1. The universes remain empty other than the previously mentioned objects. Lets call them universes U1 and U1' for this step. The amount of deflection observed can be calculated. The velocities of the stars A1 and A1' are both 0 in their own reference frames and all other variables are equal as well, so the amount of deflection observed in universes U1 and U1' is the same.
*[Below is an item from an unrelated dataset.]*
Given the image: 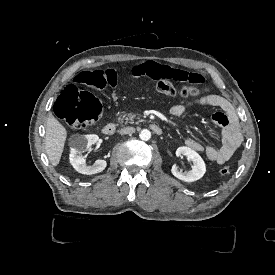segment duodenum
<instances>
[{"mask_svg":"<svg viewBox=\"0 0 275 275\" xmlns=\"http://www.w3.org/2000/svg\"><path fill=\"white\" fill-rule=\"evenodd\" d=\"M150 129L156 135H161L163 133V129L157 124H151ZM115 131L116 126L113 123L106 124L102 129L103 134L106 136H112Z\"/></svg>","mask_w":275,"mask_h":275,"instance_id":"1","label":"duodenum"}]
</instances>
2. Two universes U2 and U2' appear. They are exactly equal to U1 and U1' respectively, with the difference that universes U2 and U2' contain gigantic galaxy clusters G2 and G2'. Stars A2 and A2' are located inside these galaxy clusters. The different velocities of stars A2 and A2' mean that the average velocity of the galaxy clusters G2 and G2' is slightly different. The inertial mass of the galaxy clusters G and G' is also slightly different because the velocity difference between stars A2 and A2' will naturally be higher than the velocity differences between the average velocities of the larger systems G2 and G2'.
Since the inertial mass of G2 is different than the inertial mass of G2', the observer in U2 will see a different deflection of light than the observer in U2'

3. Universes U3 and U3' are duplicates of U2 and U2'. Except for the fact that the galaxies in both are reduced to single stars near A3 and A3' which are a light year away from them. The new two-star systems are called G3 and G3'.
The different velocities between A3 and A3' mean that the inertial masses of G3 and G3' are different. Since the inertial mass of G3 is different than the inertial mass of G3', the observer in U3 will see a different deflection of light than the observer in U3'

4. Universes U4 and U4' are duplicates of U3 and U3'. Except for the fact that the stars in both are replaced by a planets with telescopes, moved to the location of the observers. The new two-object systems are called G4 and G4'.
The different velocities between A4 and A4' mean that the inertial masses of G4 and G4' are different. Since the inertial mass of G4 is different than the inertial mass of G4', the observer in U4 will see a different deflection of light than the observer in U4'

So 1. must have been incorrect. Movement of mass A will influence the deflection of light and the geometry of space.

12. Apr 25, 2013

### Bill_K

This is already incorrect. As stated way back at the beginning, the light deflection is the same in the rest frame of the stars, A1 and A1'. However since they are moving at different velocities, the light rays received by the observer will have undergone different aberration, and the deflection measured by the observer will be different.

13. Apr 25, 2013

### Xilor

Hmm right, I forgot about that. I'm mostly just trying to look at it from an energy perspective though. But would you happen to have a link for further reading? Most of what I can find seems to just deal with differing observed directions of light at different velocities of the observers. Not anything that has to do with gravitational lensing and how the movement of the mass affects how it deflects light.